Stärke von Wasserstoffbrücken gemessen

Jan Oliver Löfken

Einzelne Atome sind als Kugeln dargestellt. Durch die Rasterkraftmikroskopie binden sich einzelne Atome und Moleküle.

In nahezu allen organischen Verbindungen bauen Wasserstoffatome schwache Bindungen zwischen und auch innerhalb von Molekülen auf – und bestimmen so über Struktur sowie Eigenschaften von Nukleinsäuren, Proteinen und Polymeren mit. Die Stärke dieser wichtigen Wasserstoffbrücken konnte eine internationale Forschergruppe um Shigeki Kawai von der Universität Basel nun erstmals mit der Spitze eines Rasterkraftmikroskops messen. Diese Methode eröffne neue Wege, so die Wissenschaftler in der Fachzeitschrift „Science Advances“, um komplexe Moleküle zu identifizieren.

„Wir können die Signatur von Wasserstoff in einem Molekül sehen und so diese sehr schwache Wechselwirkung messen“, erklärt Teammitglied Adam Foster von der finnischen Aalto Universität. Gemeinsam mit seinen Kollegen setzte er einzelne Propellan-Moleküle, die einen propellerartigen Aufbau besitzen, auf eine extrem glatte Silberoberfläche. Im Hochvakuum abgekühlt auf minus 269 Grad Celsius näherten sich die Forscher diesen Molekülen mit der atomar feinen Spitze eines Rasterkraftmikroskops. Auf der Spitze aus Wolfram haftete dabei ein einzelnes Kohlenmonoxidmolekül.

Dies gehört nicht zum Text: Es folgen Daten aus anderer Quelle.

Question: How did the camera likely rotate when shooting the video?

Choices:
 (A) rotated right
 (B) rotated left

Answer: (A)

Mit einer ausgefeilten Steuerung verringerten die Physiker den Abstand zwischen Mikroskopspitze und Propellan-Molekül bis auf Bruchteile eines millionstel Millimeters. Dabei baute sich eine Wasserstoffbrücke zwischen dem Sauerstoffatom des Kohlenmonoxids und einem vom Propellan-Molekül abstehenden Wasserstoffatom auf. Über die winzige Auslenkung der Mikroskopspitze konnten die Wissenschaftler auf die wirkenden Kräfte der Wasserstoffbrücke zurückschließen. Die Werte bewegen sich demnach in der Größenordnung von wenigen Dutzend Pikonewton. Das entspricht etwa einem Hundertstel der deutlich stärkeren kovalenten Bindungen zwischen zwei Kohlenstoffatomen.

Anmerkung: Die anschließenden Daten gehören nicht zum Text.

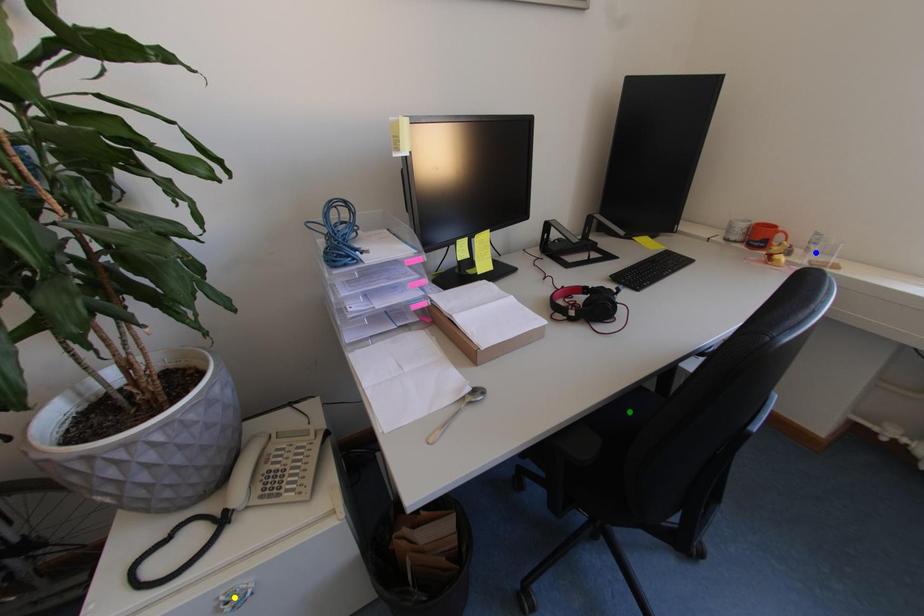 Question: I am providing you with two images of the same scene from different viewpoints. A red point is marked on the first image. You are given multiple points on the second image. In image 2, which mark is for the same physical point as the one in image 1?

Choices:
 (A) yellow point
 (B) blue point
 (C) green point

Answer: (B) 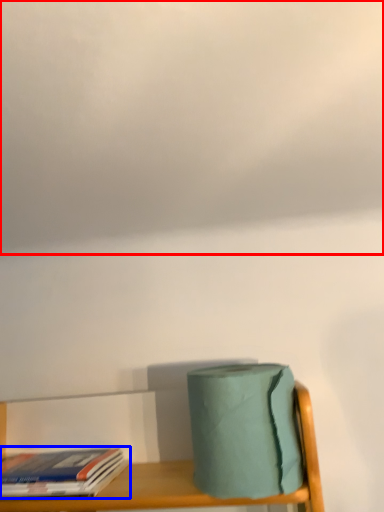 Question: Which object appears closest to the camera in this image, cloud (highlighted by a red box) or book (highlighted by a blue box)?

Choices:
 (A) cloud
 (B) book

Answer: (A) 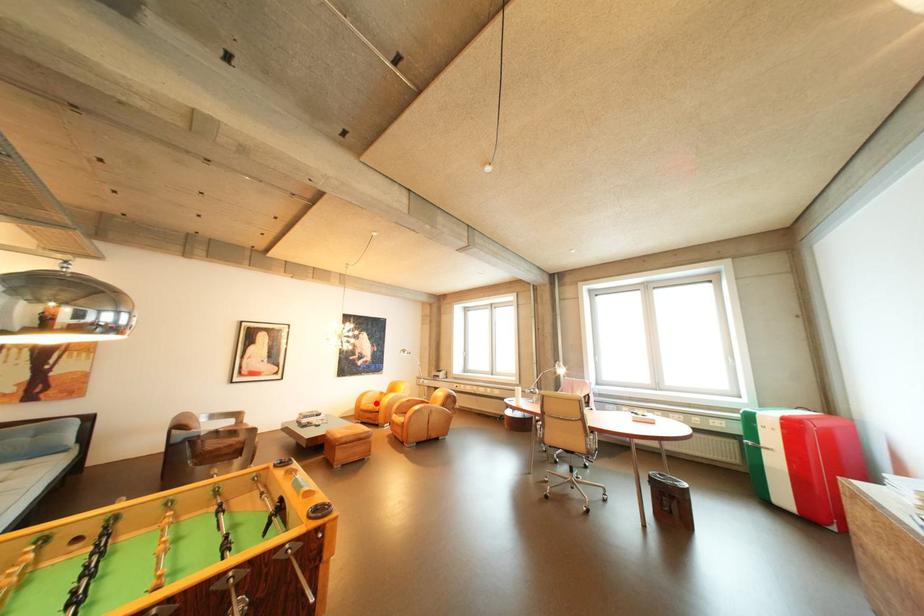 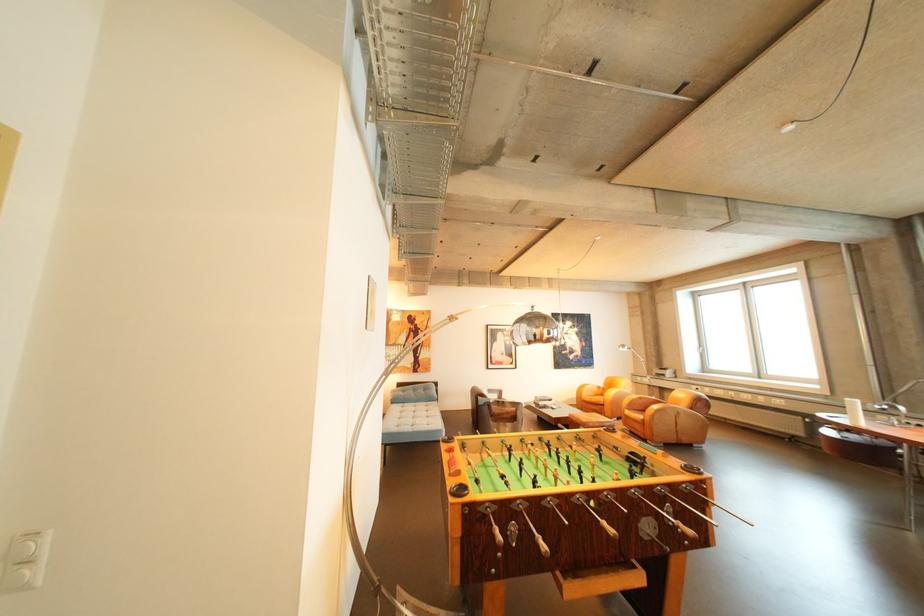 In the second image, find the point that corresponds to the highlighted location in the first image.

(598, 395)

„Diese Messmethode könnte nun auf andere Moleküle, wie etwa Erbgutstränge oder Polymere, erweitert werden“, sagt Foster. Gelingt dieser Schritt, ließen sich mit einem Rasterkraftmikroskop einzelne organische Moleküle allein über die Kraftmessung der wirkenden Wasserstoffbrücken zuverlässig identifizieren und der Aufbau von komplexen dreidimensionalen Strukturen besser analysieren.